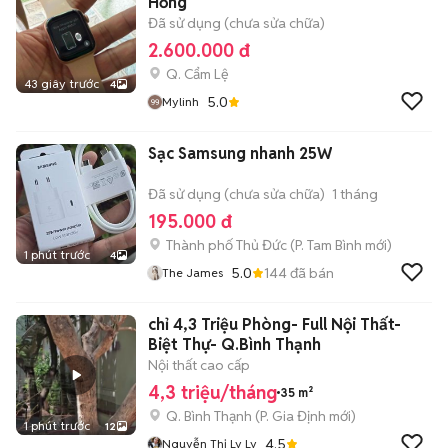
Hồng
Đã sử dụng (chưa sửa chữa)
2.600.000 đ
Q. Cẩm Lệ
43 giây trước
4
5.0
Mylinh
Sạc Samsung nhanh 25W
Đã sử dụng (chưa sửa chữa)
1 tháng
195.000 đ
Thành phố Thủ Đức
(
P. Tam Bình
mới)
1 phút trước
4
5.0
144
đã bán
The James
chỉ 4,3 Triệu Phòng- Full Nội Thất-
Biệt Thự- Q.Bình Thạnh
Nội thất cao cấp
4,3 triệu/tháng
35 m²
Q. Bình Thạnh
(
P. Gia Định
mới)
1 phút trước
12
4.5
Nguyễn Thị Ly Ly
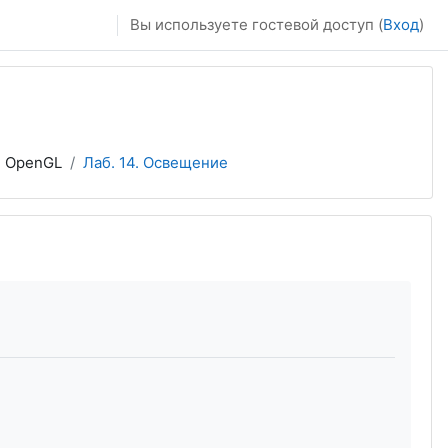
Вы используете гостевой доступ (
Вход
)
. OpenGL
Лаб. 14. Освещение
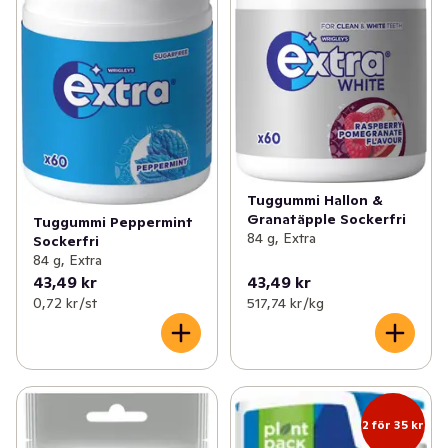
Tuggummi Hallon &
Granatäpple Sockerfri
Tuggummi Peppermint
84 g, Extra
Sockerfri
84 g, Extra
43,49 kr
43,49 kr
0,72 kr /st
517,74 kr /kg
2 för 35 kr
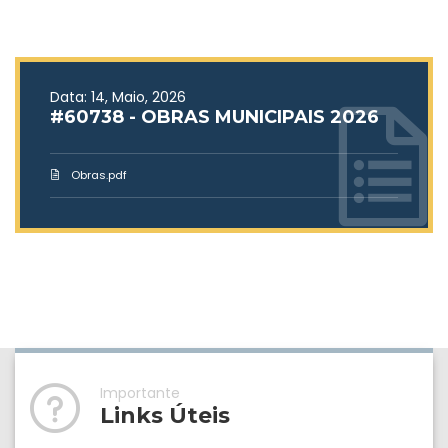
Data: 14, Maio, 2026
#60738 - OBRAS MUNICIPAIS 2026
Obras.pdf
Importante
Links Úteis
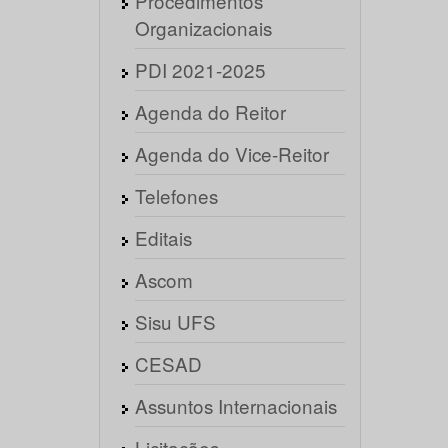
Procedimentos
Organizacionais
PDI 2021-2025
Agenda do Reitor
Agenda do Vice-Reitor
Telefones
Editais
Ascom
Sisu UFS
CESAD
Assuntos Internacionais
Licitações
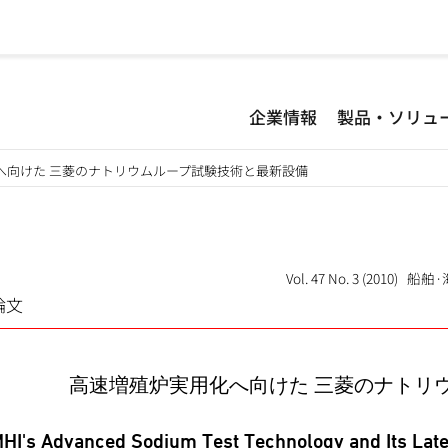
企業情報
製品・ソリュ
へ向けた 三菱のナトリウムループ試験技術と最新設備
Vol. 47 No. 3 (2010) 
論文
高速増殖炉実用化へ向けた 三菱のナトリ
HI's Advanced Sodium Test Technology and Its Latest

====

#### Task instructions
Your response should be each line that includes the word "Reitor", copied from the records.

#### The answer
Agenda do Reitor
Agenda do Vice-Reitor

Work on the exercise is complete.